Pat's away so Eric Lyon managed to get in a good day's birding resulting in almost a half-century of species recorded including Hawfinch, Cirl Bunting and two woodpecker species. If only I had known I could have joined him for a feast of small birds. Thanks for the information, Eric which is published below.
Sunday 28 January
Yesterday Jago and I went birding whilst Pat was in the UK for the weekend. We went up to Zafarraya which was fairly quiet with the usual Chough, Black Wheatear, Blue Rock Thrush etc. No raptors (not even Kestrel) or Rock Sparrows but Sardinian and Dartford Warblers plus Blackcap.
We then went across the Zafarraya plain with lots of Crested Larks, Linnet, Goldfinch and a tree full of Tree Sparrows.
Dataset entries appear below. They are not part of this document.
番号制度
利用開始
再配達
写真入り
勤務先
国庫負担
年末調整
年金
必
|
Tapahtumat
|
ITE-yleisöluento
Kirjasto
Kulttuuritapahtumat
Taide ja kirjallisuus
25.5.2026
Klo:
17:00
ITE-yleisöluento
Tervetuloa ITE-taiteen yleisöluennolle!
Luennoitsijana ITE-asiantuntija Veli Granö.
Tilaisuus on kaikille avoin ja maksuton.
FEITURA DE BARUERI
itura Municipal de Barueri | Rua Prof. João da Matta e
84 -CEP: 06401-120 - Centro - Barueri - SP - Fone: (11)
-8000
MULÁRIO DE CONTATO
Over the tops we hit the fog that seems to have engulfed Granada Province as our friends discovered when they tried a few days skiing in the Sierra Nevada. So back to Robledal where the woods were full of bird song. Before I had even got to the car park (which was packed with Sunday picnickers) I had seen all the tit species, pairs of both Green and Great Spotted Woodpeckers, Firecrests, Short-toed Treecreepers and Nuthatch. Much the same nearer the car park but far enough away to be out of earshot of the hoards - again lots of the woodland species you would expect (Blue and Crested Tits were more in evidence than the rest) and this time including a small party of Wood Lark.
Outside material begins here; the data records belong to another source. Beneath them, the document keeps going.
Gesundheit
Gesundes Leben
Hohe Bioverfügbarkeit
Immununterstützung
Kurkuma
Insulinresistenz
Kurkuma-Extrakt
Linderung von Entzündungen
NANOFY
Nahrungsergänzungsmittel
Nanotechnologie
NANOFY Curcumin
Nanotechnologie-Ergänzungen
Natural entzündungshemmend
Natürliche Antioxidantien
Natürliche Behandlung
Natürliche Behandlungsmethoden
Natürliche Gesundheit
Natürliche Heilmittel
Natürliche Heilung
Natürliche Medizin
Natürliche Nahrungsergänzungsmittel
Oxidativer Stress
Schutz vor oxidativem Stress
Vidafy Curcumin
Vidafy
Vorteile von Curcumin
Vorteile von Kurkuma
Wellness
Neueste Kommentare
Better still, a close view of a pair of Hawfinch feeding on low branches and then dropping to the ground. They seem to have arrived with twenty or so Greenfinch - although that may have been co-incidental. Following the track round added Cirl Bunting and Southern Grey Shrike, lots of Corn Bunting and Common Magpie and one Kestrel. Altogether a great few hours birding and near 50 species.
But the most bizarre bird of the day was a Black Stork!! Travelling back passed Puente don Manuel a Black Stork was gliding southward just about tree height on the left of the road. Unfortunately, I could not stop as I was coming up to where the road width is reduced due to subsidence and there was traffic in both directions. But what is it doing here? An early arrival or from some park or similar?
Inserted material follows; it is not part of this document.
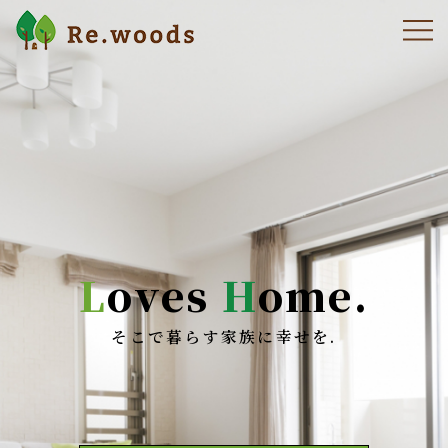
L
oves
H
ome.
そこで暮らす家族に幸せを.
Interesting about the Black Stork. There has been a juvenile around Laguna Dulce in November/ December and speaking with local Velez Malaga birder, Kiree this morning (29 January) he informed e that he had seen a Black Stork working its way down the Rio Velez on the same day. Sounds like the same bird to me and, presumably for whatever reason, may be the over-wintering bird that has been seen in the Campillos area.